The
supplementary compulsory pension insurance is the second pillar of the pension
system and entitles people born after 31.12.1959 to receive second
supplementary pension and people working under the conditions of first and
second category of labor to receive pensions for early retirement. This kind of
social security is regulated in Section Two of the Social Security Code (SSC).

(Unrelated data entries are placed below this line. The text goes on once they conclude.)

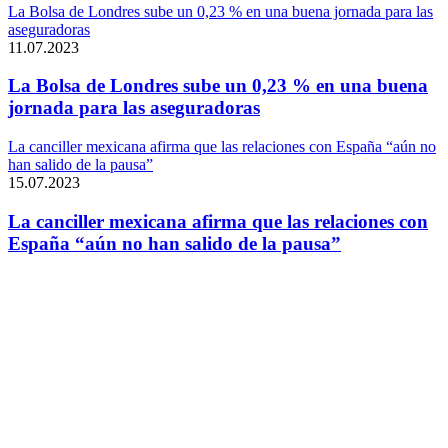
La Bolsa de Londres sube un 0,23 % en una buena jornada para las
aseguradoras
11.07.2023
La Bolsa de Londres sube un 0,23 % en una buena
jornada para las aseguradoras
La canciller mexicana afirma que las relaciones con España “aún no
han salido de la pausa”
15.07.2023
La canciller mexicana afirma que las relaciones con
España “aún no han salido de la pausa”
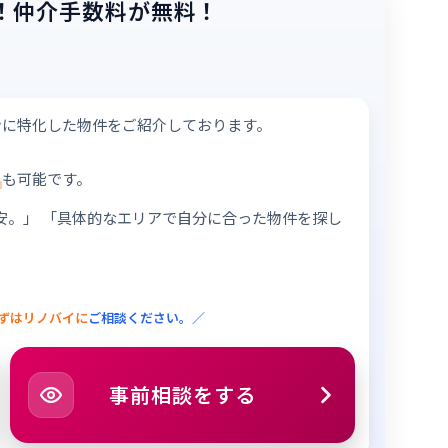
！
仲介手数料が無料！
ンに特化した物件をご紹介しております。
も可能です。
安。」
「具体的なエリアで自分に合った物件を探し
ずはリノバイに
ご相談ください。／
事前相談をする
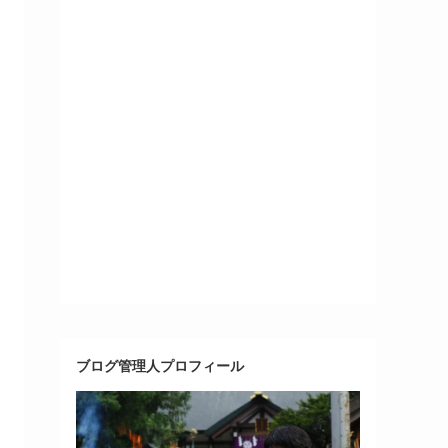
ブログ管理人プロフィール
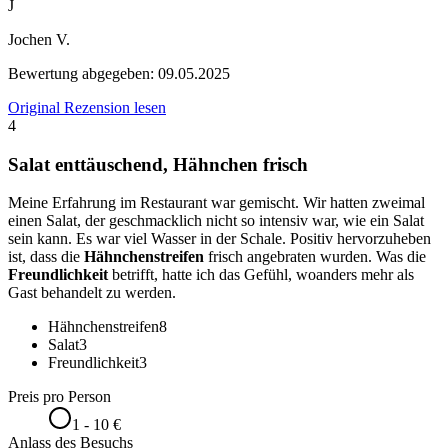
J
Jochen V.
Bewertung abgegeben:
09.05.2025
Original Rezension lesen
4
Salat enttäuschend, Hähnchen frisch
Meine Erfahrung im Restaurant war gemischt. Wir hatten zweimal
einen Salat, der geschmacklich nicht so intensiv war, wie ein Salat
sein kann. Es war viel Wasser in der Schale. Positiv hervorzuheben
ist, dass die
Hähnchenstreifen
frisch angebraten wurden. Was die
Freundlichkeit
betrifft, hatte ich das Gefühl, woanders mehr als
Gast behandelt zu werden.
Hähnchenstreifen
8
Salat
3
Freundlichkeit
3
Preis pro Person
1 - 10 €
Anlass des Besuchs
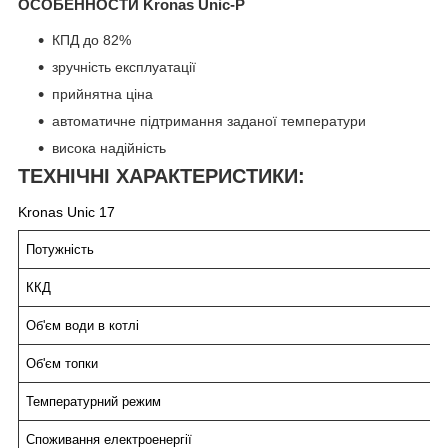
ОСОБЕННОСТИ
Kronas
Unic-P
КПД до 82%
зручність експлуатації
прийнятна ціна
автоматичне підтримання заданої температури
висока надійність
ТЕХНІЧНІ ХАРАКТЕРИСТИКИ:
Kronas
Unic
17
Потужність
ККД
Об'єм води в котлі
Об'єм топки
Температурний режим
Споживання електроенергії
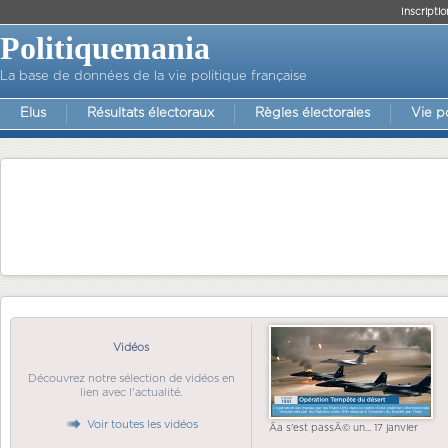
Inscriptio
Politiquemania
La base de données de la vie politique française
Elus
Résultats électoraux
Règles électorales
Vie p
Vidéos
Découvrez notre sélection de vidéos en
lien avec l'actualité.
Voir toutes les vidéos
Ãa s'est passÃ© un... 17 janvier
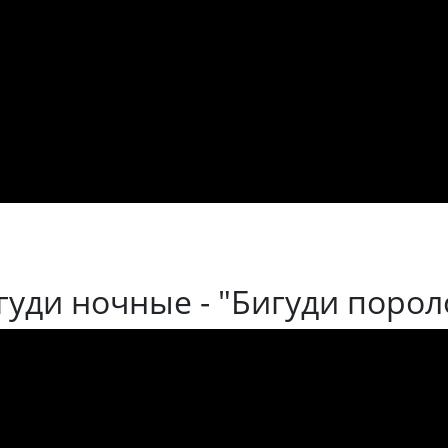
гуди ночные - "Бигуди поро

It is implemented through participation in universal and/or professional
pension funds which are established and managed by licensed pension insurance
companies. The participation in SCPI Funds is made possible by means of
submitting individual applications not later than three months after a social
security liability has become chargeable or on the grounds of official
distribution, the manner and the procedure of the latter shall be defined by a
joint instruction of the Financial Supervision Commission and the National
Revenue Agency.
Basic
principles:
.....Compulsory
participation;
.....Legal
independence of the pension insurance company and of the universal and
professional pension funds;
.....Transparency,
divisibility and exclusivity of the activity;
.....Authorization
regime and public regulation;
.....Mandatory
periodic accountability and disclosure of information;
.....Loyal
competition amongst pension insurance companies;
.....Representing
the interests of the insured persons;
.....Provided
through pension schemes on fully funded principle based on the defined
contributions;
.....Personal
approach in social security – each insured person has his/her individual social
security number and his/her contributions are accumulated in an individual
social security lot.
Insured
persons:
.....It
is mandatory that persons born after 31.12.1959 insure themselves for
supplementary pension in a universal pension fund in case they are insured in
the Pensions Fund of the State Social Security.
Exception:
Employees of the National Intelligence Service, the Military Information
Service at the Ministry of Defense and the Special Courier Service at the
Ministry of Transport and Communications shall not be insured for supplementary
pension in a universal pension fund.
.....It
is mandatory that persons working under the conditions of first and second
category of labor, who are insured in the Pensions Fund of the State Social
Security shall be insured also in a professional pension fund for early
retirement, regardless of their age.
Rights
with regard to being insured in a Supplementary Compulsory Pension Insurance
Fund
.....The
pension insurance in a universal pension fund entitles the persons to:
- receive supplementary life pension for
old age after acquiring the right to receive retirement pension as per Part One
of the Social Security Code or, at the request of the person, supplementary
life pension for old age five years prior to coming to the age for acquiring
the right to receive retirement pension as per Part One of the Social Security
Code, under the condition that the accumulated funds in the individual lot of
the person allow granting such pension at an amount not lower than the amount
of the minimal retirement pension;
- receive one-time payment of up to 50%
from the funds accumulated in the individual lot, in case of permanent loss of
working capacity over 70.99%;
- receive a lump sum or deferred payment
of amounts to the heirs of a deceased insured person and the heirs of a
deceased pensioner under the conditions and in accordance with the procedure
established by this Part.
.....Pension
insurance in professional pension fund entitles persons to:
- receive fixed-term professional pension for
early retirement for persons working under the conditions of first and second
category of labor;
- receive lump sum payment of up to 50% from
the funds accumulated in the individual lot in case of permanent loss of
working capacity over 70.99%;
- receive a lump sum or deferred payment of
amounts to the heirs of a deceased insured person or a deceased pensioner under
the conditions and in accordance with the procedure established by this Part.
Untill
31.12.2014 persons working under the conditions of first and second category of
labor may retire on the grounds of §4, Para 1 of the Transitional and Final
Provisions of the Social Security Code (TFP of SSC), and the funds from their
individual lots shall be transferred to the Pensions Fund of the State Social
Security and their pension shall be paid by the Territorial Directorates of the
National Social Insurance Institute. Once this deadline expires, the persons
willing to retire earlier shall receive pensions from the respective
professional pension funds until they become of the age specified in Art. 68 of
the SSC. After they become of that age – they shall have the right to receive
pensions from the National Social Security Institute.
Contributions:
Amounts
of contributions for state social security (SSS), for supplementary compulsory
pension insurance (SCPI) – depending on the type of the insured persons and the
distribution between the contributor and the insured person. See the Table for
2012 .
The
contributions shall be transferred to the relevant SCPI account of the
competent Territorial Directorate of the National Revenue Agency in conformity
with the respective codes for each kind of payment.
Insurable
earnings:
The
contributions for SCPI shall be paid on the basis of the income for which state
social security contributions are due, with the exception of Art. 9, Para. 6
and Para. 7 of the Social Security Code. They are paid on the basis of an
income not lower than the minimum monthly insurable earnings and not higher
than the maximum insurable earnings, defined by the State Social Security
Budget Act. The insurable earnings on the basis of which social security
contributions are effected are regulated in the Ordinance on the Element of
Remuneration and the Earnings for which Social Security Contributions are
paid.
The
contributions for the SCPI shall be transferred simultaneously with the
contributions for the State Social Security.